Syrien-Krieg Deutschland drängt EU zur Aufnahme weiterer Flüchtlinge

Wegen des Bürgerkriegs in Syrien sind Millionen Menschen auf der Flucht. Allein 40.000 von ihnen konnten in Deutschland unterkommen. Die schwarz-rote Regierung fordert nun andere EU-Länder auf, weitere Flüchtlinge aufzunehmen.
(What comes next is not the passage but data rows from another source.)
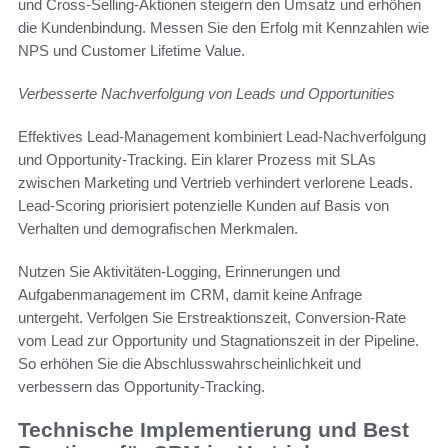
und Cross-Selling-Aktionen steigern den Umsatz und erhöhen
die Kundenbindung. Messen Sie den Erfolg mit Kennzahlen wie
NPS und Customer Lifetime Value.
Verbesserte Nachverfolgung von Leads und Opportunities
Effektives Lead-Management kombiniert Lead-Nachverfolgung
und Opportunity-Tracking. Ein klarer Prozess mit SLAs
zwischen Marketing und Vertrieb verhindert verlorene Leads.
Lead-Scoring priorisiert potenzielle Kunden auf Basis von
Verhalten und demografischen Merkmalen.
Nutzen Sie Aktivitäten-Logging, Erinnerungen und
Aufgabenmanagement im CRM, damit keine Anfrage
untergeht. Verfolgen Sie Erstreaktionszeit, Conversion-Rate
vom Lead zur Opportunity und Stagnationszeit in der Pipeline.
So erhöhen Sie die Abschlusswahrscheinlichkeit und
verbessern das Opportunity-Tracking.
Technische Implementierung und Best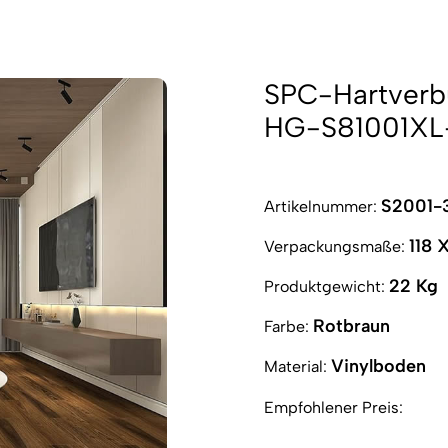
SPC-Hartverb
HG-S81001XL
S2001-
Artikelnummer:
118 
Verpackungsmaße:
22 Kg
Produktgewicht:
Rotbraun
Farbe:
Vinylboden
Material:
Empfohlener Preis: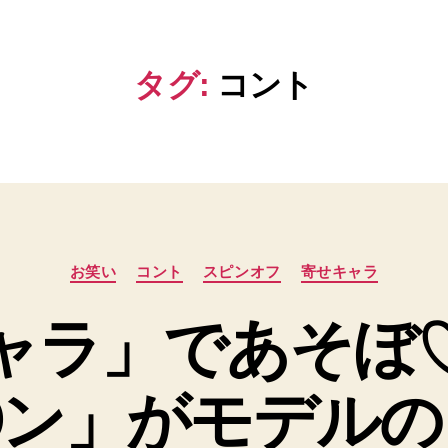
タグ:
コント
カ
お笑い
コント
スピンオフ
寄せキャラ
テ
ゴ
ャラ」であそぼ
リ
ー
〇ン」がモデルの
Flüchtlingskind im Libanon (Archivbild): Deutschland bittet EU-Länder um mehr Unterstützung bei Aufnahme von Flüchtlingen
AP

Flüchtlingskind im Libanon (Archivbild): Deutschland bittet EU-Länder um mehr Unterstützung bei Aufnahme von Flüchtlingen


Berlin - Bei der Debatte um die Aufnahme syrischer Bürgerkriegsflüchtlinge in Europa nimmt die schwarz-rote Koalition die anderen EU-Länder in die Pflicht: Nicht nur von Deutschland, auch von den anderen Mitgliedstaaten müsse hierzu ein "stärkeres Signal der Solidarität kommen". Dies geht aus einem gemeinsamen Brief von Außenminister Frank-Walter Steinmeier (SPD) und Innenminister Thomas de Maizière (CDU) hervor, der der Nachrichtenagentur dpa vorliegt.
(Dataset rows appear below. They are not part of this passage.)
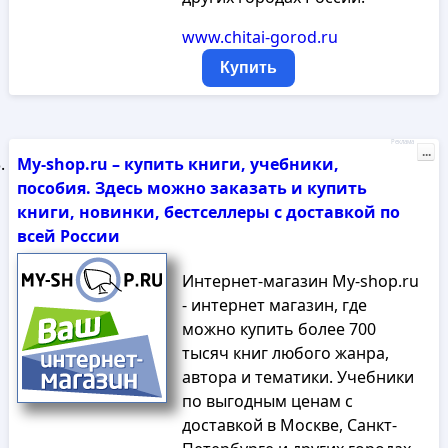
www.chitai-gorod.ru
Купить
Реклама
...
My-shop.ru – купить книги, учебники,
пособия. Здесь можно заказать и купить
книги, новинки, бестселлеры с доставкой по
всей России
Интернет-магазин My-shop.ru
- интернет магазин, где
можно купить более 700
тысяч книг любого жанра,
автора и тематики. Учебники
по выгодным ценам с
доставкой в Москве, Санкт-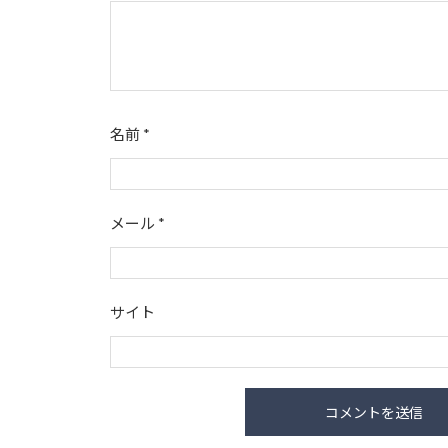
名前
*
メール
*
サイト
Darin heißt es: "Die Weltgemeinschaft darf die Menschen aus Syrien nicht im Stich lassen." Die Bundesregierung habe sich bislang bereit erklärt, 25.000 Syrer aufzunehmen - sie hatte unlängst signalisiert, weitere Opfer des Bürgerkriegs aufnehmen zu wollen. Andere Länder sagten jedoch nur die Aufnahme von 8000 weiteren Flüchtlingen zu, wie aus dem Brief weiter hervorgeht.

Der Bürgerkrieg in Syrien dauert bereits mehr als drei Jahre an. Die Kämpfe haben seither mindestens 100.000 Menschen das Leben gekostet, wie die Vereinten Nationen schätzen. Kürzlich war in einem Bericht der Menschenrechtsorganisation Human Rights Watch davon die Rede, dass Rebellengruppen teilweise Minderjährige als Kindersoldaten einsetzen.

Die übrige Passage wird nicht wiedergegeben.